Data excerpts
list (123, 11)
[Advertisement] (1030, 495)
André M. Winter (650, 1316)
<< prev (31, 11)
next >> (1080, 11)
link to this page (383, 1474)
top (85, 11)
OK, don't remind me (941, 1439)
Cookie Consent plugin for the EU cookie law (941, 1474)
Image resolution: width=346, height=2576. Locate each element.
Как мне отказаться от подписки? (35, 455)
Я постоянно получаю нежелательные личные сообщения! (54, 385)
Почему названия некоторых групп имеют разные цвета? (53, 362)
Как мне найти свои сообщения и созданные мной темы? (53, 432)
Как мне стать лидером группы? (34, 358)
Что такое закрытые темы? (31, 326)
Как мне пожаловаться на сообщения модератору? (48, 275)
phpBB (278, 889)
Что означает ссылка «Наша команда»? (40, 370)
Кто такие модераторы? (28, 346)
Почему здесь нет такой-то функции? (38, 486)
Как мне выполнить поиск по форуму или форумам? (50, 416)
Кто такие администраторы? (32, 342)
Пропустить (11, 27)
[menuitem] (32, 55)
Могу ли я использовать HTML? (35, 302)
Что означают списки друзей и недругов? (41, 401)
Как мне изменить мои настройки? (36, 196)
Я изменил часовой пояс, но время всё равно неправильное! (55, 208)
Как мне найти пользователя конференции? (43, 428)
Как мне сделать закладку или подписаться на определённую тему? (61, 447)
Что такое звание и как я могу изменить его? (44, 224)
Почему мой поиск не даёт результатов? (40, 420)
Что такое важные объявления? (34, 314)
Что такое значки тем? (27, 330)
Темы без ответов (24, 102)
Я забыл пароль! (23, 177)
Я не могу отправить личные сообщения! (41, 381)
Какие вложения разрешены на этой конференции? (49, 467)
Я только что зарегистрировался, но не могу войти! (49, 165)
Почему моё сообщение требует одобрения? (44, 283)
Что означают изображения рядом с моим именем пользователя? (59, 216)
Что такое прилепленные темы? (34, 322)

**Exercise**
Look above for the line with "André M. Winter (650, 1316)" and the line with "Почему названия некоторых". Write out those two lines and all the lines between them, exactly, and no others.

**Result of this task**
André M. Winter (650, 1316)
<< prev (31, 11)
next >> (1080, 11)
link to this page (383, 1474)
top (85, 11)
OK, don't remind me (941, 1439)
Cookie Consent plugin for the EU cookie law (941, 1474)
Image resolution: width=346, height=2576. Locate each element.
Как мне отказаться от подписки? (35, 455)
Я постоянно получаю нежелательные личные сообщения! (54, 385)
Почему названия некоторых групп имеют разные цвета? (53, 362)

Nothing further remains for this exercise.